NACDS tells Congress its concern about track-and-trace programs

February 7, 2012

The National Association of Chain Drug Stores (NACDS) expressed its concerns about proposed mandatory prescription track-and-trace programs in comments to a Congressional advisory panel recently.

The National Association of Chain Drug Stores (NACDS) expressed its concerns about proposed mandatory prescription track-and-trace programs in comments to a Congressional advisory panel recently.

NACDS submitted written comments ahead of a February 1 Congressional hearing on the reauthorization of the Prescription Drug User Fee Act (PDUFA).

Chain pharmacies have already taken a leadership role to improve the safety of the U.S. drug supply, according to NACDS. For example, chain drug stores have supported state-level legislation to require enhanced wholesale distributor licensure requirements and pedigrees for medicines sold outside normal distribution channels.

“Chain pharmacy remains committed to working with Congress on the security of the U.S. drug distribution supply chain.

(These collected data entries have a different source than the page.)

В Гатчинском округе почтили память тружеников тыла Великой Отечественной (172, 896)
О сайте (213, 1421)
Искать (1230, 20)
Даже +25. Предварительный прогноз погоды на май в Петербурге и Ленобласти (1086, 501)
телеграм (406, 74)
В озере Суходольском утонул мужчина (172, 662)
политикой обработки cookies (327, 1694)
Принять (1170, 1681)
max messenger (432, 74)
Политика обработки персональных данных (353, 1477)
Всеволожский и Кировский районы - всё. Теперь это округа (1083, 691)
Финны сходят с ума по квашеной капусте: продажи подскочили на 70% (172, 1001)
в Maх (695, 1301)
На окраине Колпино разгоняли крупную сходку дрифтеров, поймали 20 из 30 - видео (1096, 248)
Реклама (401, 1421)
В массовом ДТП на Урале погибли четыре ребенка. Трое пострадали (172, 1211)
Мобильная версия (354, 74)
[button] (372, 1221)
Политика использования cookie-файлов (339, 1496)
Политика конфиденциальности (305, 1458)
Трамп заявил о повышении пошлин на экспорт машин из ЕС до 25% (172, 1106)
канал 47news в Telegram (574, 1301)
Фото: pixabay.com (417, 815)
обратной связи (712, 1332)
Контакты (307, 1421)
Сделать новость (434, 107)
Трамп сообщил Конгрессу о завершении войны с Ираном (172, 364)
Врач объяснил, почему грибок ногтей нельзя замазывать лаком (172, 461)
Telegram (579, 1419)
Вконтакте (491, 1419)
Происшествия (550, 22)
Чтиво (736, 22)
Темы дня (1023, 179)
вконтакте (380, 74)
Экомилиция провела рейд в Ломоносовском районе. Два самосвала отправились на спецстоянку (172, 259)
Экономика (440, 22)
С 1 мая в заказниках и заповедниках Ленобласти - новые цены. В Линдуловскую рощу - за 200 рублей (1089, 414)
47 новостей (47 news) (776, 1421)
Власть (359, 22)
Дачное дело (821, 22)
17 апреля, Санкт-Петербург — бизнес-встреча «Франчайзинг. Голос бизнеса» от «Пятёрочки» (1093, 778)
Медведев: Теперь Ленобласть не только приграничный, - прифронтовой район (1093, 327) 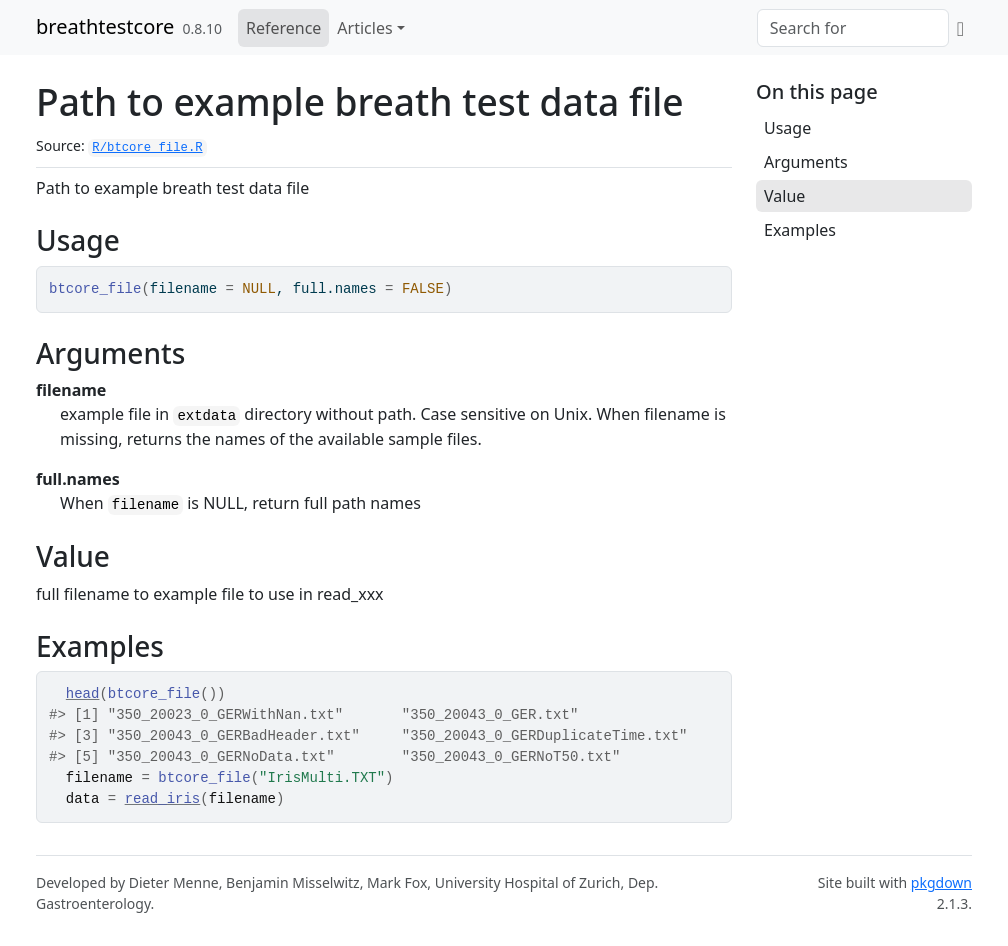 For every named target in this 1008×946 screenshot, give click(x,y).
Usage (787, 128)
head (83, 694)
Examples (800, 230)
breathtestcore (105, 26)
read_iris (163, 799)
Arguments (806, 162)
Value (784, 196)
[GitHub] (960, 28)
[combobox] (853, 28)
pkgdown (941, 882)
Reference (283, 28)
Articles (364, 28) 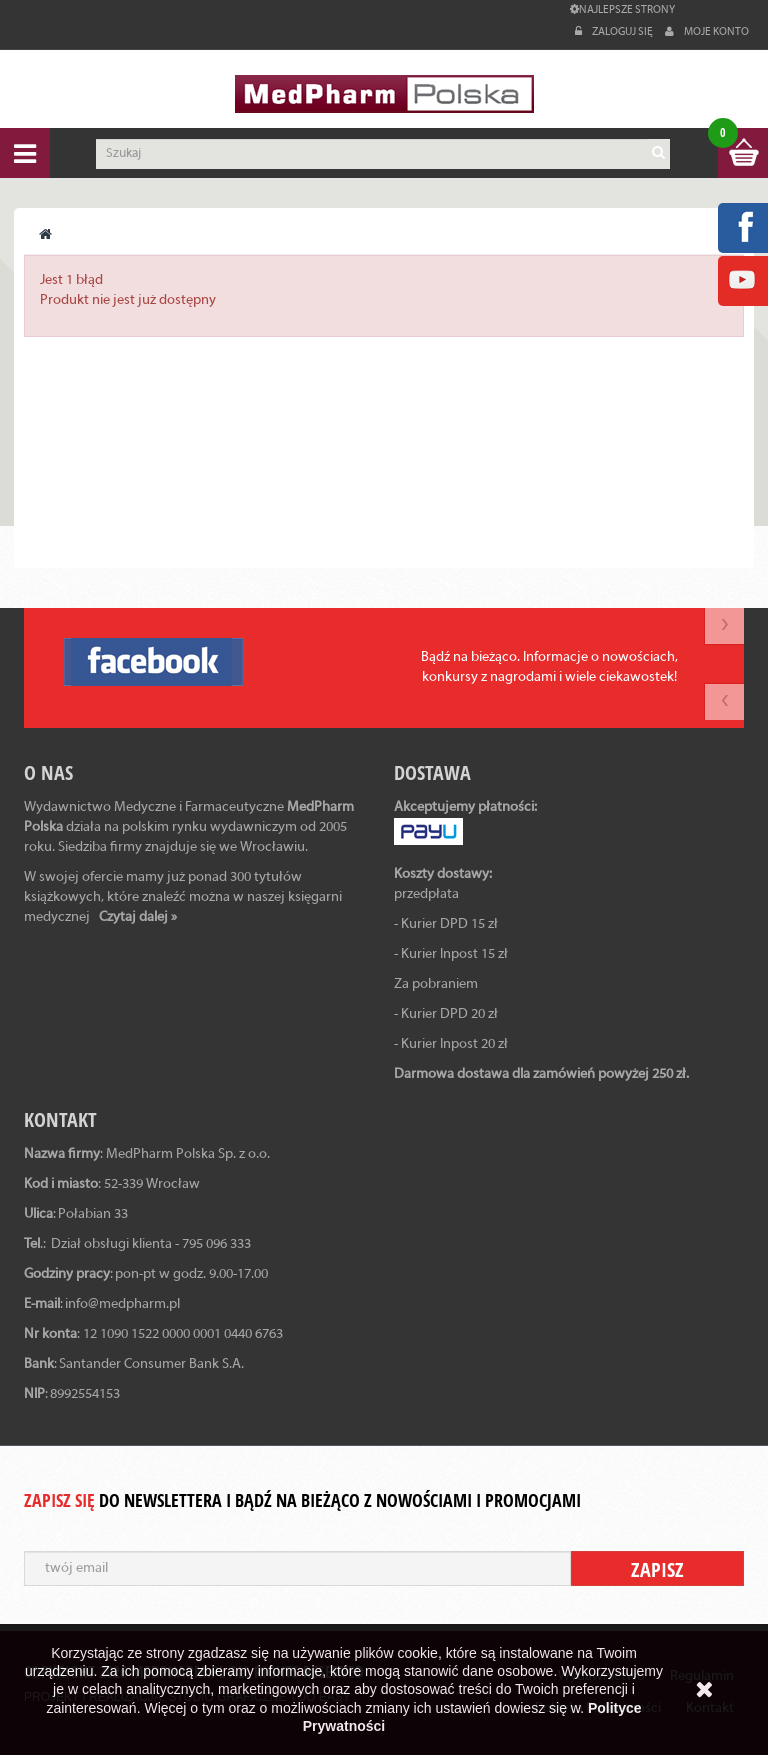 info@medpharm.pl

However, we remain concerned with mandates to track and trace prescription drugs due to disruptions, complexities, and the substantial resources that would be required. These would occur at a time when the healthcare system is seeking to reduce costs,” the NACDS reported in its comments.

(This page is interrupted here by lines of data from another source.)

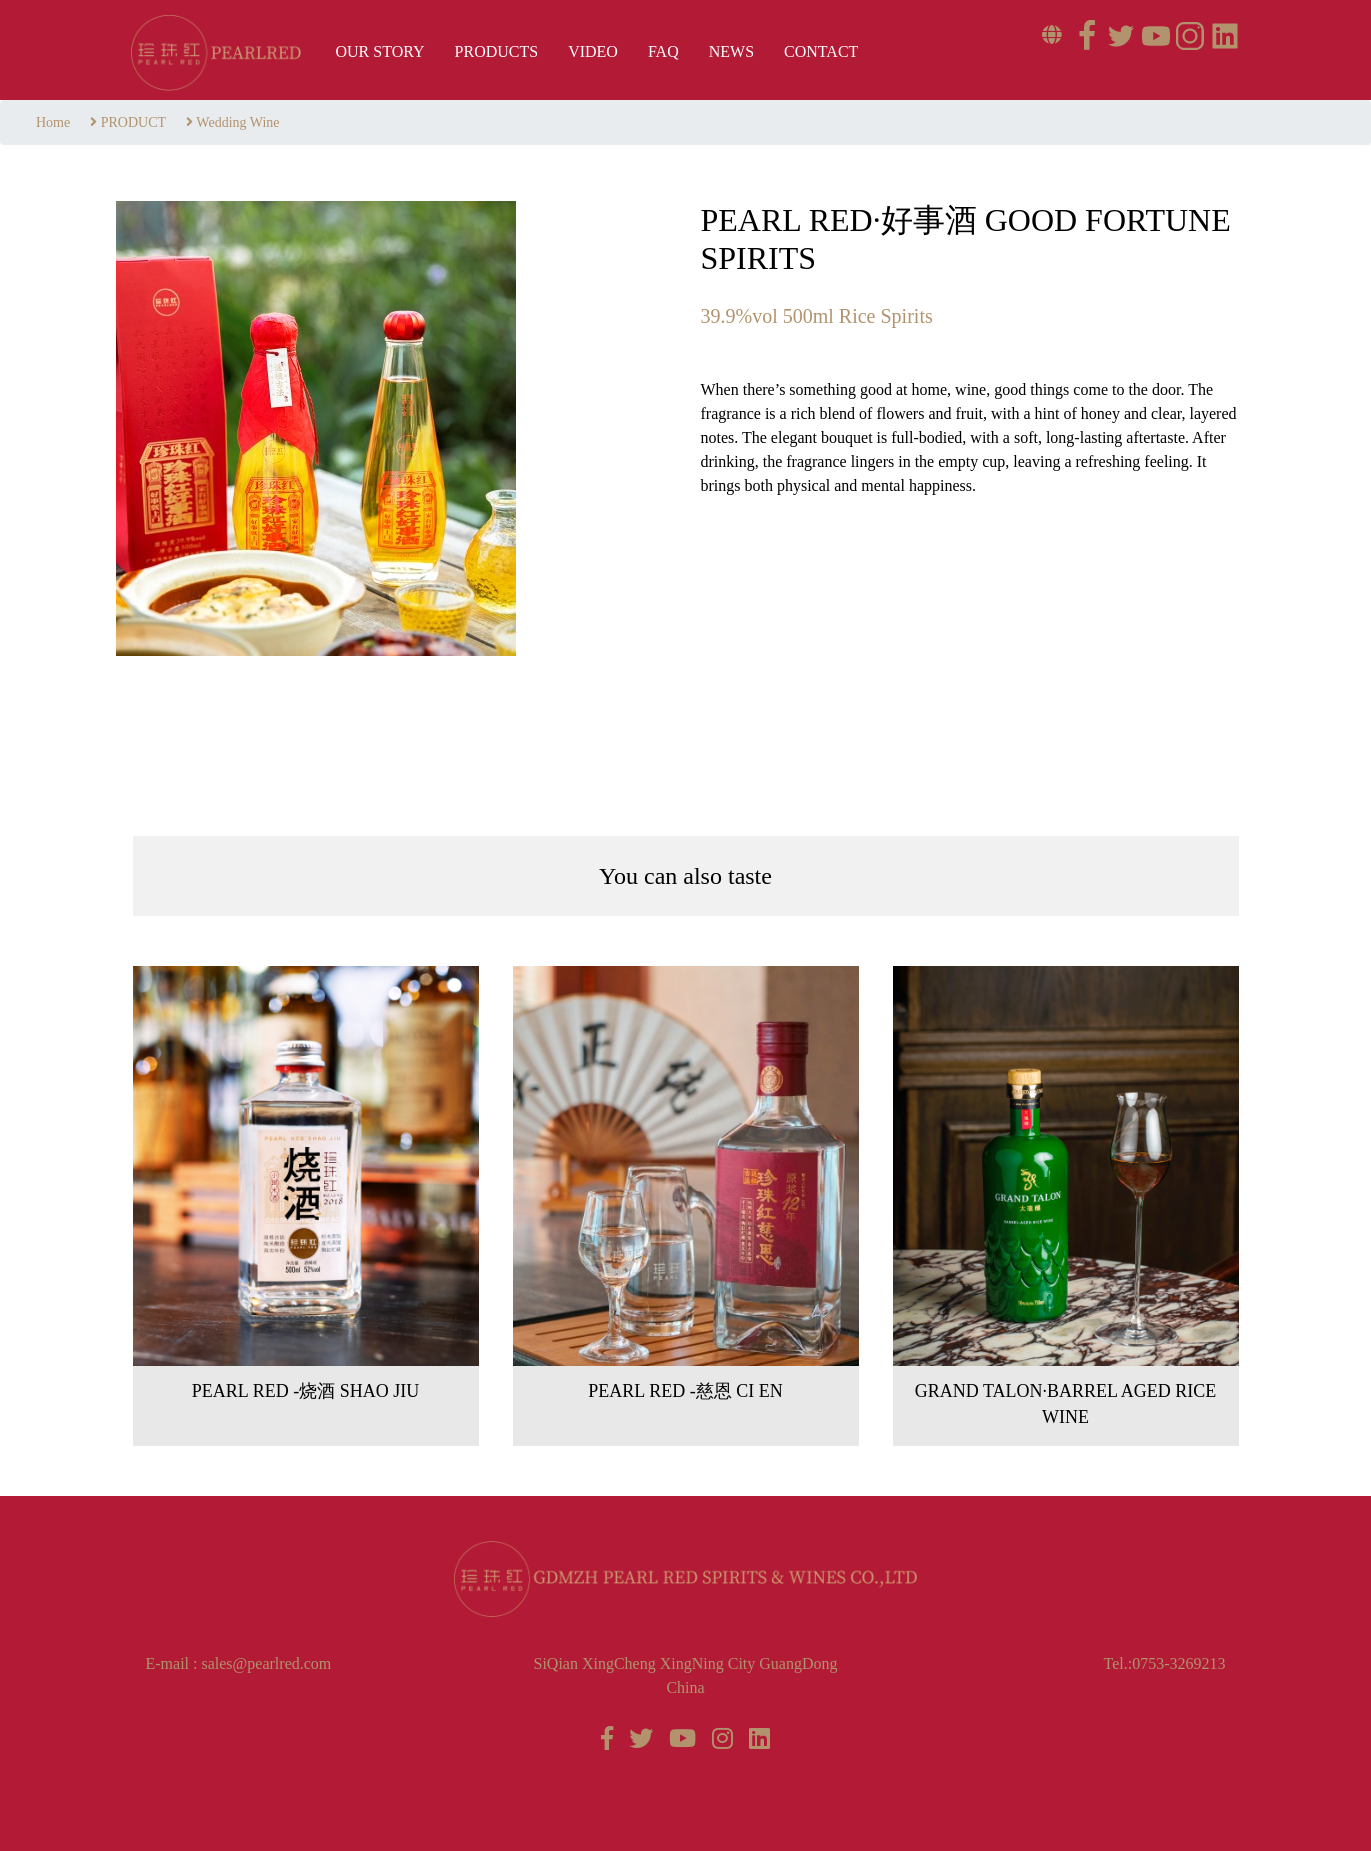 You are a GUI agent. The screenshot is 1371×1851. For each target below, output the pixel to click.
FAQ (663, 51)
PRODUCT (133, 122)
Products (497, 51)
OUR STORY (380, 51)
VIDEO (593, 51)
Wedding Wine (237, 122)
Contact (821, 51)
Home (53, 122)
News (731, 51)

NACDS also said that community pharmacists’ concerns about the FDA’s Risk Evaluation and Mitigation (REMS) program should be taken into consideration. While NACDS supports PDUFA’s goals to standardize the REMS program, pharmacies and other relevant healthcare providers should be included on an expert panel of REMS’ reviewers.

“Although pharmacies are not directly responsible to FDA for the design, implementation, and success of REMS, pharmacies are subject to the elements of REMS in order to meet the needs of patients,” the NACDS commented.